I just finished the book Holy Cow, a memoir about an Australian’s experiences living in India. It was recommended to me to be a a good book to read before you came to India to get a feeling for the country – or to scare you off. Of course I didn’t end up starting the book until I had left India – so it took on a slightly different purpose for me. Instead of teaching me about all of the idiosyncrasies and craziness about India that I would experience – it made me laugh about all of the organized chaos in India that I experienced. It made me sad that I left India with all of it’s quirkyness.
Sarah did a good job of describing India in all of it’s contrast, religions, billions of people, and color. For the first half of the book I read it with a big grin on my face – reminiscing about the experiences I had in India.
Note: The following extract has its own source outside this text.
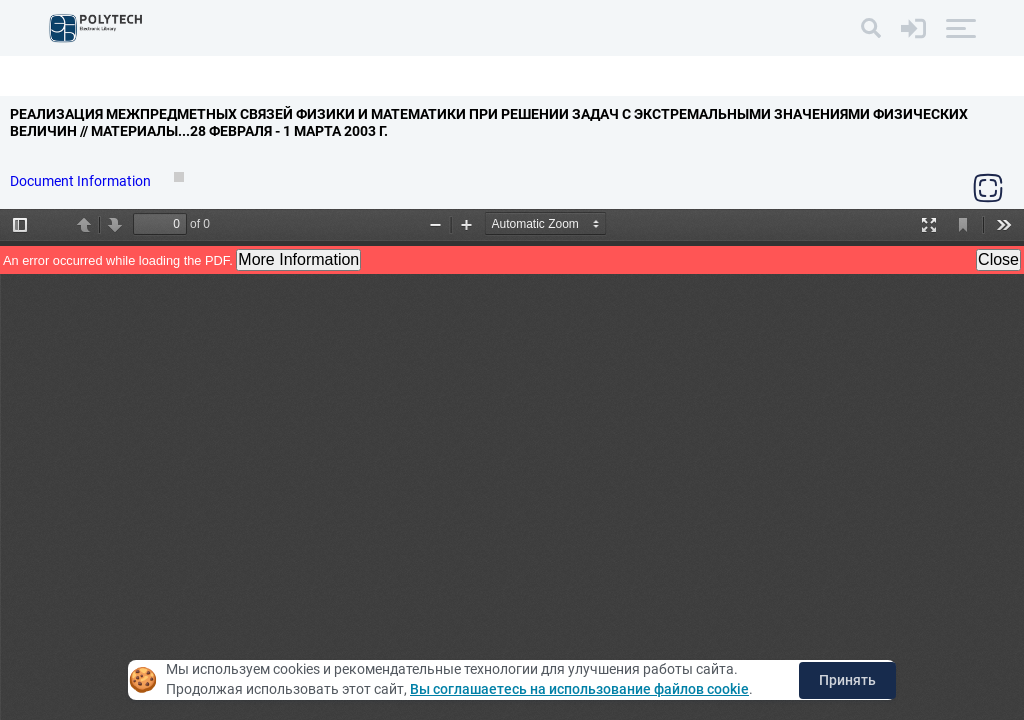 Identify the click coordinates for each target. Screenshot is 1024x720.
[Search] (871, 28)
However – about halfway through the book it became more about her religious journey than about the idiosyncrasies about India and it’s culture. I must admit, the religious journey didn’t interest me nearly as much – I skimmed most of it. However – when I got back into the non-religious aspectsof the culture – I once again welcomed the chapters with big smiles and anticipation.
The religious journey she took was a great, humorous education about the various religions in India and how they all co-exist together. I did enjoy the Indian take on Christianity. They intertwined it in their existing culture – and it took on a new look and excitement for me.
It’s a good book to read for an introduction to travel in India! She has a wonderful, dry, sarcastic sense of humor and a thirst for understanding of other cultures and religions. She made me happy with laughter and sad with memories at the same time. So, if you are planning a trip to India, I would recommend this book, a good source of fun information about the people, and the cows.